Supplementary2 - Research Notes

本文最后更新于：2023年11月30日晚上

Supplementary of 'Online monitoring dynamic characteristics in thin-walled structures milling: A physics-constrained Bayesian updating approach'

A. The derivation of the training target of the proposed diffusion model

Training: To obtain the optimal parameters of the neural network, we need to minimize the cross entropy between $q\left( {\bf{x}_0} \right)$ and ${p_\theta }\left( {\bf{x}_0}\right)$. The loss $L$ can be expressed a:

$$ \begin{equation} \begin{array}{l} L = {\mathbb{E}_{q\left( {\mathbf{x}_0} \right)}}\left[ { - \log {p_\theta }\left( {\bf{x}}_0 \right)} \right]\\ \le {\mathbb{E}_{q\left( {\mathbf{x}_0} \right)}}\left[ { - \log {p_\theta }\left( {{{\bf{x}}_0}} \right) + {D_{{\rm{KL}}}}\left( {q\left( {{{\bf{x}}_{1:T}}\vert {{\bf{x}}_0}} \right)\| {p_\theta }\left( {{{\bf{x}}_{1:T}}\vert {{\bf{x}}_0}} \right)} \right)} \right]\\ = {\mathbb{E}_{q\left( {{\mathbf{x}_0}} \right)}} \! \left[ {\! -\! \log {p_\theta }\left( {{{\mathbf{x}}_0}} \right) \!+\! {\mathbb{E}_{q\left( {{{\mathbf{x}}_{1:T}}\vert {{\mathbf{x}}_0}} \right)}} \! \left[ {\log \frac{{q\left( {{{\mathbf{x}}_{1:T}}\vert {{\mathbf{x}}_0}} \right)}}{{{p_\theta }\! \left( {{{\mathbf{x}}_{0:T}}} \right)\!/\!{p_\theta }\left( {{{\mathbf{x}}_0}} \right)}}} \right]} \! \right]\\ = {\mathbb{E}_{q\left( {{x_{0:T}}} \right)}}\left[ {\log \frac{{q\left( {{{\bf{x}}_{1:T}}\vert {{\bf{x}}_0}} \right)}}{{{p_\theta }\left( {{{\bf{x}}_{0:T},\mathbf{y}}} \right)}}} \right] \end{array} \end{equation} $$

where ${D_{\rm{KL}}}\left( \cdot \| \cdot \right)$ denotes the KL divergence which is always non-negative.

Further, the loss function can be derived as follows:

$$ \begin{equation} \begin{array}{l} L &= \underbrace{D_{\mathrm{KL}}\left(q\left(\mathbf{x}_T \vert \mathbf{x}_0\right) \| p_\theta\left(\mathbf{x}_T\right)\right)}_{L_T}\\ &+\sum_{t=1}^T \underbrace{\mathbb{E}_{q\left(\mathbf{x}_t \vert \mathbf{x}_0\right)}\left[D_{\mathrm{KL}}\left(q\left(\mathbf{x}_{t-1} \vert \mathbf{x}_t, \mathbf{x}_0\right) \| p_\theta\left(\mathbf{x}_{t-1} \vert \mathbf{x}_t,\mathbf{y}\right)\right)\right]}_{L_{t-1}}\\ \end{array} \end{equation} $$

The final optimization objective contains $T+1$ terms.
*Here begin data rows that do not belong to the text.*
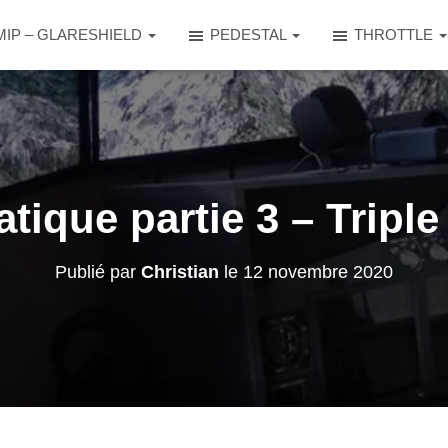
MIP – GLARESHIELD
PEDESTAL
THROTTLE
tique partie 3 – Tripl
Publié par
Christian
le
12 novembre 2020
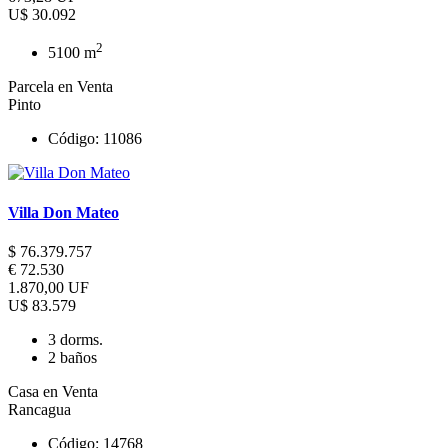
U$ 30.092
2
5100 m
Parcela en Venta
Pinto
Código: 11086
Villa Don Mateo
$ 76.379.757
€ 72.530
1.870,00 UF
U$ 83.579
3 dorms.
2 baños
Casa en Venta
Rancagua
Código: 14768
Because the prior distribution $p_\theta \left(\mathbf{x}_T\right)=\mathcal{N}(\mathbf{0}, \mathbf{I})$ and the $q\left(\mathbf{x}_T \vert \mathbf{x}_0\right)$ can be also approximated as isotropic Gaussian noise, the $L_T$ turns to be a constant which can be ignored in optimization.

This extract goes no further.